In general, the frequency of MCC is 0.5% for AF samples and 1-2% for CVS samples [30,31]. The ACMG generally recommends a confirmation test for MCC in the case of prenatal genetic testing . However, whether an additional test such as STR analysis is needed to confirm MCC in prenatal CMA must be determined by considering the characteristics of the CMA platform, cost, and efficiency. In the case of the CytoScan product line (Thermo Fisher Scientific), there are SNP markers that can identify MCC. Additionally, it is considered that there is no problem in detecting CNV if there are sufficient fetal-derived cells compared to MCC. Due to limitations of the test, the possibility of MCC cannot be completely ruled out only by the test results, and the possibility of an effect on the result value cannot be ruled out either.

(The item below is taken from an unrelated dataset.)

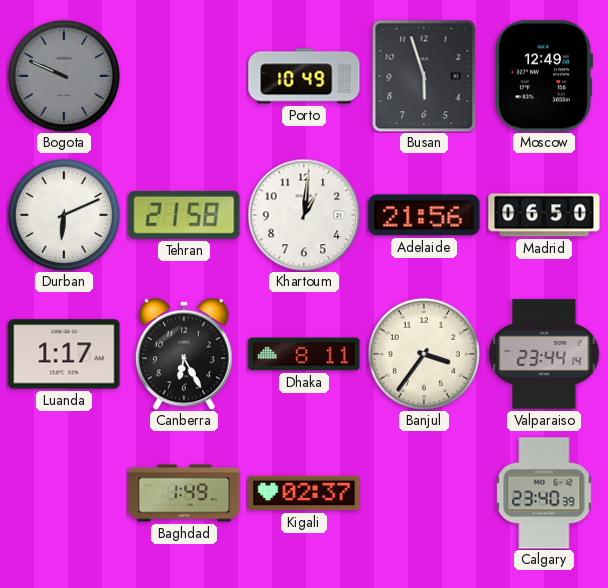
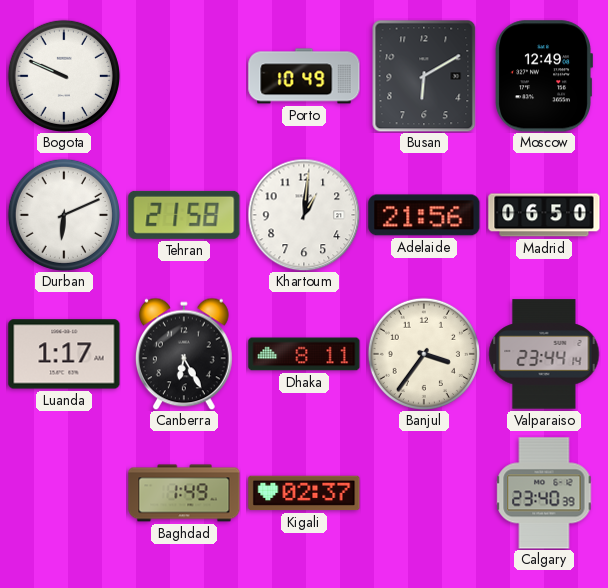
Bogota dial: grey -> white
Busan: 5:57 -> 6:10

Mosaicism detected by CMA should be investigated to confirm its presence and level and to indicate a culture artifact (pseudo-mosaicism), true fetal mosaicism, or CPM in the case of CVS. Coverslip colony cultures can be used to investigate mosaicism. Depending on the chromosomes involved and the type of abnormality, additional testing using other samples (e.g., AF in CVS samples suspected of having CPM) may be considered to confirm or rule out mosaicism. FISH analysis can be used to investigate the presence and the level of mosaicism .
Prenatal CMA is primarily recommended when there are abnormal findings on prenatal ultrasonography and may also be recommended as a confirmatory test after NIPT. Resolution and cost-effectiveness should be considered when selecting a platform for prenatal CMA. Owing to the nature of prenatal testing, unnecessary VUS results should not be reported. Comprehensive genetic counseling is important because even for pathogenic CNVs, there are cases where the genotype-phenotype correlation is low, and secondary findings may occur. Furthermore, a validation process considering the characteristics of prenatal specimens is required, and a backup culture considering the possibility of test failure and the need for additional karyotyping may be necessary. Owing to the nature of prenatal testing, MCC and mosaicism should be considered. Currently, the CMA platform often includes SNP markers, and it is possible to detect MCC without additional testing. If mosaicism is suspected, the level of mosaicism can be confirmed using additional tests.
I declare that I do not have any conflicts of interests.